Apart from Kohli, Padukone, Singh, Shah Rukh, Salman and Bachchan, Akshay Kumar (no.3); Alia Bhatt (no.8); Varun Dhawan (no.9) and Hrithik Roshan (no.10) make up India’s top 10 celebrities by brand value. At 23, P.V. Sindhu (no.15) is the youngest celebrity in the top 20 list, with a brand value of $21.6 million. The ace shuttler is also the only celebrity from outside the haloed circles of Bollywood and cricket to feature on the list. The other celebs on the list include Aamir Khan, Mahendra Singh Dhoni, Anushka Sharma, Ranbir Kapoor, Kareena Kapoor, Katrina Kaif, Priyanka Chopra and Shraddha Kapoor.
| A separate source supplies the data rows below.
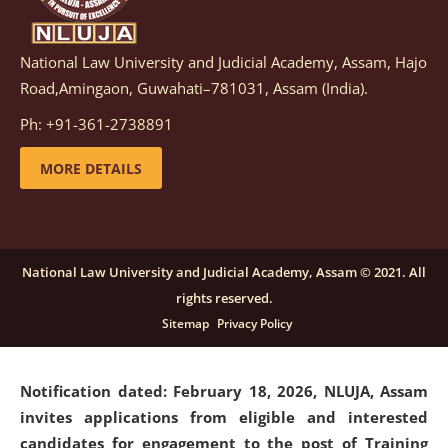
National Law University and Judicial Academy, Assam, Hajo
Notification dated: March 05, 2026,
Notification
Road,Amingaon, Guwahati–781031, Assam (India).
inviting quotations for selection of vendors for
supply of Sports Goods and Equipments.
click here for
Ph: +91-361-2738891
details
MORE DETAILS
Notification dated: February 18, 2026, NLUJA, Assam
invites applications from eligible and interested
candidates for engagement on a purely contractual
National Law University and Judicial Academy, Assam © 2021. All
basis under "Project Ability Empowerment" at NLUJA,
rights reserved.
Assam
.
click here for details
Sitemap
Privacy Policy
Notification dated: February 18, 2026,
NLUJA, Assam
invites applications from eligible and interested
candidates for engagement to the post of Training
The report sheds light on some emerging trends when it comes to celebrity endorsements in India. A significant finding is that celebrity engagements with products and brands have been on the rise over the years, indicating that consumer product and services companies still prefer to rope in a known and admired face to sell everything from shampoos and soaps to banking services and luxury cars. India’s top 20 celebrities endorsed a total of 314 product brands in 2018, compared to 272 in 2017. According to the report, the number of celebrity engagements has risen at a compound annual growth rate of 10% between 2007 and 2017 to stand at 1,660 engagements. While personal care and banking as product categories are dominated by female celebrities (accounting for 67% and 65% of total advertising seconds on TV respectively), male celebrities dominate e-commerce (72%) and automobiles (87%).
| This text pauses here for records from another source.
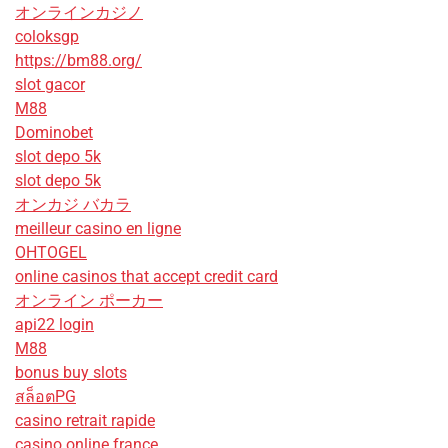
オンラインカジノ
coloksgp
https://bm88.org/
slot gacor
M88
Dominobet
slot depo 5k
slot depo 5k
オンカジ バカラ
meilleur casino en ligne
OHTOGEL
online casinos that accept credit card
オンライン ポーカー
api22 login
M88
bonus buy slots
สล็อตPG
casino retrait rapide
casino online france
Film stars account for a lion’s share (76%) for the endorsements, followed by sportspersons (12%), and television stars (9%). Also, when it comes to ad spend on television, 24% of the total advertising budget, or ₹6,700 crore, was spent on account of celebrity endorsements in 2017. This percentage has risen 500 basis points from a decade ago in 2007, though it has fallen from the peak of 27% in 2013.
The Duff and Phelps report also points to some retired sports personalities like Sachin Tendulkar, Rahul Dravid and Sourav Ganguly still being favoured by brands, owing to their carefully crafted public image, which has outlived their sporting career. Tendulkar, widely considered to be the best Indian batsman ever, commands a brand value of $21.7 million, according to the report and ranked 14 on the list of the top celebrities.
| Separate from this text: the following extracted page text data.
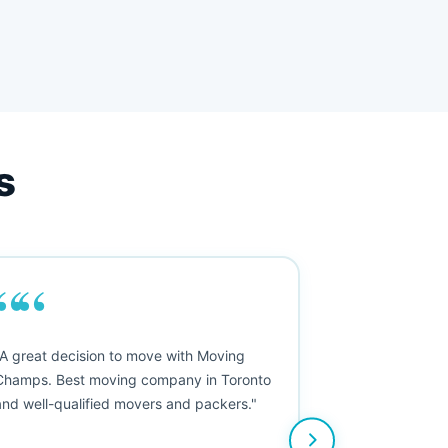
s
““
"A great decision to move with Moving
Champs. Best moving company in Toronto
and well-qualified movers and packers."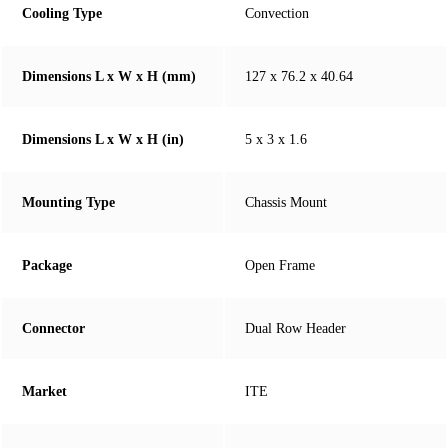
Cooling Type
Convection
Dimensions L x W x H (mm)
127 x 76.2 x 40.64
Dimensions L x W x H (in)
5 x 3 x 1.6
Mounting Type
Chassis Mount
Package
Open Frame
Connector
Dual Row Header
Market
ITE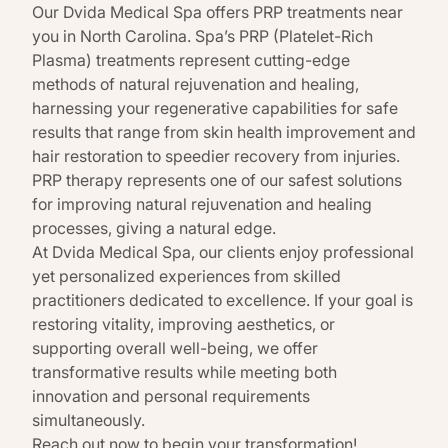
Our
Dvida Medical Spa
offers PRP treatments near
you in North Carolina.
Spa’s PRP
(Platelet-Rich
Plasma) treatments represent cutting-edge
methods of natural rejuvenation and healing,
harnessing your regenerative capabilities for safe
results that range from skin health improvement and
hair restoration to speedier recovery from injuries.
PRP therapy represents one of our safest solutions
for improving natural rejuvenation and healing
processes, giving a natural edge.
At
Dvida Medical Spa
, our clients enjoy professional
yet personalized experiences from skilled
practitioners dedicated to excellence. If your goal is
restoring vitality, improving aesthetics, or
supporting overall well-being, we offer
transformative results while meeting both
innovation and personal requirements
simultaneously.
Reach out now to begin your transformation!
“We have rationalised our brand partnership portfolio (for Tendulkar’s endorsements) based on three criteria comprising brand value, social relevance, and commercial appeal,” Mrinmoy Mukherjee, CEO, SRT Sports Management Company, a company owned by Tendulkar, which handles his engagements, is quoted in the report as saying. “This has resulted in a sharply focused image, which has further fuelled brand endearment and recall.”
Tendulkar’s brand endorsement strategy is also an indication of the evolving nature of engagement between celebrities and the brands they desire to rope them in. The commercial terms of the agreement between these entities don’t involve only a fixed fee and time commitment any longer. These engagements have become more long-term in nature with the celebrities often picking up an equity stake in the company that owns the product. For instance, Tendulkar has an equity stake in a company called Smaaash, a nationwide chain of sports-based entertainment arenas.
Celebrities and brands are also turning increasingly cautious of the strategic fit between them before agreeing on an endorsement deal. For instance, it is well-known that Kohli gives a lot of importance to his personal fitness and also encourages other members of the Indian cricket team to follow a detailed fitness regime. This persona, which often manifests in his social media presence on platforms like Instagram and Twitter, suits sportswear brands like Puma well. Recently, Puma also launched a special line of sportswear products under the brand name of ‘one8’, in association with Kohli. In that sense, Indian celebrities are following a model established by their counterparts in developed countries like the U.S. where a celebrity like Dwayne Johnson has an exclusive range of products that borrow his persona with another sportswear brand, Under Armour.